Tennessee Tornado would reach a top speed of 63 mph, making it (still) the fastest steel coaster at Dollywood.
By the time the coaster was announced, it was already being manufactured at Arrow Dynamics’ plant in Clearfield, Utah.
Famed coaster designer Alan Schilke designed Tennessee Tornado’s twisted layout. It was Arrow’s first roller coaster designed using the AutoCAD software.
Piece by piece, Tennessee Tornado’s track was carefully placed outside of Arrow’s plant.
The next stop for each track and support segment was the paint shop.
There, the coaster received its bright-yet-rustic red coat of paint.
Tennessee Tornado was unique for an Arrow coaster in that its supports are tubular beams rather than the company’s traditional scaffolding-style structure.
The newly painted sections of track were organized in a large warehouse while they awaited shipment.
Next, the pieces were carefully loaded onto flatbed trucks as they prepared for their journey across the country to East Tennessee.
Meanwhile, the coaster’s two trains began to take shape.
Each train would hold 28 riders—seven cars with four seats each.
The padded over-the-shoulder restraints were stacked carefully in a staging area while the trains were assembled.
In the fall of 1998, Tennessee Tornado went vertical, its red support beams rising from the ground like towering tree trunks.
One of the most notable features of Tennessee Tornado is its 128-foot drop through a mountain, which required significant rock blasting.
While blasting, crews hit natural springs in two places — once at the bottom of the spiro loop and at the bottom of the double-inversion iron butterfly element.
The park installed pumps to regulate the water levels and included sensors to prevent a train from departing the station if the water had risen too high.
The second water pump would be installed at the base of the iron butterfly’s first inversion.
However, one of the biggest hurdles during construction was the alignment of the switch tracks at the beginning and end of the maintenance shed, as seen above.
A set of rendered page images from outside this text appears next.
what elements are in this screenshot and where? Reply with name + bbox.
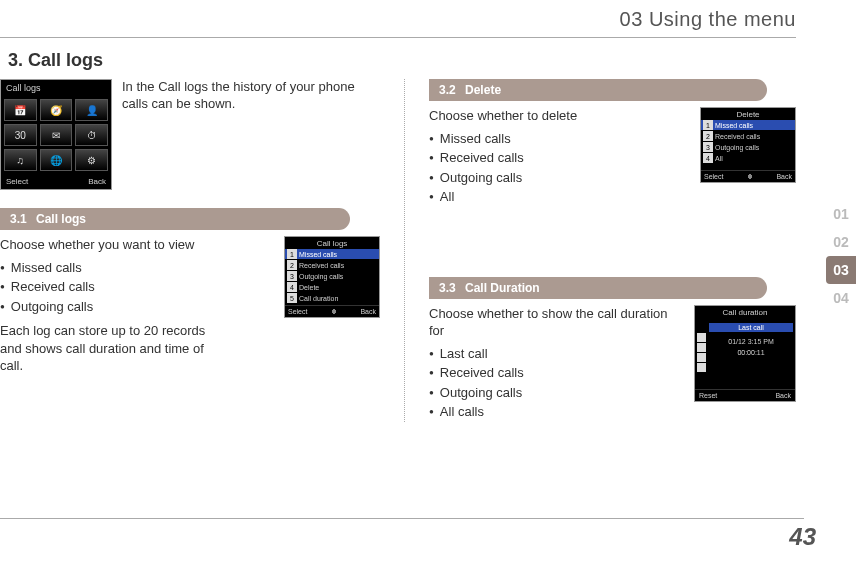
subsection-heading-3-3: 3.3 Call Duration	[429, 277, 767, 299]
tab-02[interactable]: 02	[826, 228, 856, 256]
intro-text: In the Call logs the history of your pho…	[122, 79, 380, 190]
tab-04[interactable]: 04	[826, 284, 856, 312]
screenshot-call-logs-list: Call logs 1Missed calls 2Received calls …	[284, 236, 380, 318]
softkey-left: Reset	[699, 392, 717, 399]
phone-title: Call logs	[1, 80, 111, 96]
footer-divider	[0, 518, 804, 519]
calendar-icon: 📅	[4, 99, 37, 121]
column-right: 3.2 Delete Choose whether to delete Miss…	[404, 79, 796, 422]
column-left: Call logs 📅 🧭 👤 30 ✉ ⏱ ♫ 🌐 ⚙ Select Back	[0, 79, 380, 422]
screenshot-call-logs-grid: Call logs 📅 🧭 👤 30 ✉ ⏱ ♫ 🌐 ⚙ Select Back	[0, 79, 112, 190]
subsection-number: 3.1	[10, 212, 27, 226]
list-item: All calls	[429, 402, 796, 422]
phone-title: Call logs	[285, 237, 379, 249]
softkey-left: Select	[288, 308, 307, 315]
softkey-right: Back	[360, 308, 376, 315]
subsection-label: Delete	[465, 83, 501, 97]
tab-03[interactable]: 03	[826, 256, 856, 284]
list-item: All	[429, 187, 796, 207]
subsection-lead: Choose whether to delete	[429, 107, 639, 125]
softkey-left: Select	[704, 173, 723, 180]
duration-time: 00:00:11	[709, 349, 793, 356]
subsection-heading-3-1: 3.1 Call logs	[0, 208, 350, 230]
subsection-number: 3.3	[439, 281, 456, 295]
screenshot-delete-list: Delete 1Missed calls 2Received calls 3Ou…	[700, 107, 796, 183]
softkey-right: Back	[776, 173, 792, 180]
subsection-number: 3.2	[439, 83, 456, 97]
subsection-heading-3-2: 3.2 Delete	[429, 79, 767, 101]
tab-01[interactable]: 01	[826, 200, 856, 228]
mail-icon: ✉	[40, 124, 73, 146]
contact-icon: 👤	[75, 99, 108, 121]
softkey-center-icon	[327, 308, 341, 315]
header-divider	[0, 37, 796, 38]
phone-title: Call duration	[695, 306, 795, 319]
compass-icon: 🧭	[40, 99, 73, 121]
gear-icon: ⚙	[75, 149, 108, 171]
softkey-center-icon	[743, 173, 757, 180]
side-tabs: 01 02 03 04	[826, 200, 856, 312]
softkey-right: Back	[88, 177, 106, 186]
subsection-after: Each log can store up to 20 records and …	[0, 322, 220, 375]
softkey-right: Back	[775, 392, 791, 399]
date-icon: 30	[4, 124, 37, 146]
subsection-lead: Choose whether you want to view	[0, 236, 230, 254]
globe-icon: 🌐	[40, 149, 73, 171]
clock-icon: ⏱	[75, 124, 108, 146]
subsection-lead: Choose whether to show the call duration…	[429, 305, 669, 340]
screenshot-call-duration: Call duration Last call 01/12 3:15 PM 00…	[694, 305, 796, 402]
subsection-label: Call logs	[36, 212, 86, 226]
highlight-row: Last call	[709, 323, 793, 332]
softkey-left: Select	[6, 177, 28, 186]
duration-date: 01/12 3:15 PM	[709, 338, 793, 345]
subsection-label: Call Duration	[465, 281, 540, 295]
phone-title: Delete	[701, 108, 795, 120]
page-number: 43	[789, 523, 816, 551]
page-header: 03 Using the menu	[0, 0, 856, 37]
section-title: 3. Call logs	[8, 50, 856, 71]
music-icon: ♫	[4, 149, 37, 171]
This is the building that immediately follows the 180-degree turn out of the station. Inside the building, Tennessee Tornado’s trains are parked for maintenance or when the coaster isn’t operating both trains.
Most switch tracks function by stopping the train on a straight stretch of track and then sliding that section of track to the left or right, connecting it with a maintenance bay. Because Tennessee Tornado was designed to have switch tracks at both the entrance and exit of the maintenance bay, the track had to be perfectly aligned.
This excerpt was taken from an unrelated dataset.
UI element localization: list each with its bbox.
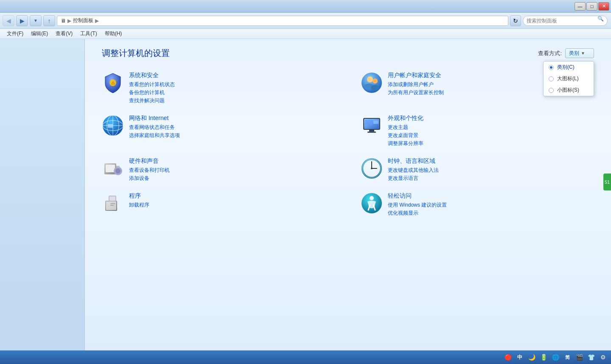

Tennessee Tornado reused the station of its predecessor, the Thunder Express mine train coaster, which was also a product of Arrow.
This saved the park as much as $1 million dollars that would have been spent constructing a new station.
Crews removed sections of the station’s roof to install Tennessee Tornado’s supports and track.
While Dollywood replaced the traditional friction brakes on the brake run with more modern magnetic brakes in 2008, the fiction brakes in the station, as seen above, remain to this day.
In the photo above, the coaster’s control panel waits to be installed.
The coaster’s relatively compact layout resulted in the entire construction area being dotted with concrete support footers.
While Arrow presented Dollywood with multiple layouts that fit within the park’s space and budgetary parameters, the iconic drop through the mountain was included in each.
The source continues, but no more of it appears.